Some entries follow. Reproduce exactly the lines starting at the one with "Que é a Verdade?" and stopping after the one with "Non é o erro, a".

*EXTRACTED DATA*:
# # # # #
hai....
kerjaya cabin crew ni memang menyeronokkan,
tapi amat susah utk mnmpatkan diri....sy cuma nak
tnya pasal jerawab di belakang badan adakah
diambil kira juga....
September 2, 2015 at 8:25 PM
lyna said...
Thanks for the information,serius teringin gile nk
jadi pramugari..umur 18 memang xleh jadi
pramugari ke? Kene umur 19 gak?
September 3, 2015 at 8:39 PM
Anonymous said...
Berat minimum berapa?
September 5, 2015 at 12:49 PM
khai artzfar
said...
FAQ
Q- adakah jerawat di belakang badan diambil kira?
# # # # #
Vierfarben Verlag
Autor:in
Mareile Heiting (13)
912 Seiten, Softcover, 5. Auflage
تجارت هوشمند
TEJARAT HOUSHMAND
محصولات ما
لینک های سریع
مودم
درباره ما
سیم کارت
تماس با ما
# # # # #
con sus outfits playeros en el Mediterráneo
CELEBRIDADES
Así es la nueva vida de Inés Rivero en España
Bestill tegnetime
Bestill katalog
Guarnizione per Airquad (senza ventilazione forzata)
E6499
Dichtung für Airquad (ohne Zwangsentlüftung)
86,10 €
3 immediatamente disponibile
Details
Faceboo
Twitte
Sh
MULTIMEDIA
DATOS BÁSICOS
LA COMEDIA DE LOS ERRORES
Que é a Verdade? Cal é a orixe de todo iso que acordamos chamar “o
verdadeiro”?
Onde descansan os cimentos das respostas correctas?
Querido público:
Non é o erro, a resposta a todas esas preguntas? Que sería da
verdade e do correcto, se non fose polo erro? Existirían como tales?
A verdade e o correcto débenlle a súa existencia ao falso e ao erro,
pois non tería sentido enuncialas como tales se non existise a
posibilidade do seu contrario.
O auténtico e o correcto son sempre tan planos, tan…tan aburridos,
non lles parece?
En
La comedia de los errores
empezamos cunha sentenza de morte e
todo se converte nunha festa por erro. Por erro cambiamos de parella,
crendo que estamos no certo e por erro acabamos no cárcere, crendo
# # # # #
*FINAL ANSWER*:
Que é a Verdade? Cal é a orixe de todo iso que acordamos chamar “o
verdadeiro”?
Onde descansan os cimentos das respostas correctas?
Querido público:
Non é o erro, a resposta a todas esas preguntas? Que sería da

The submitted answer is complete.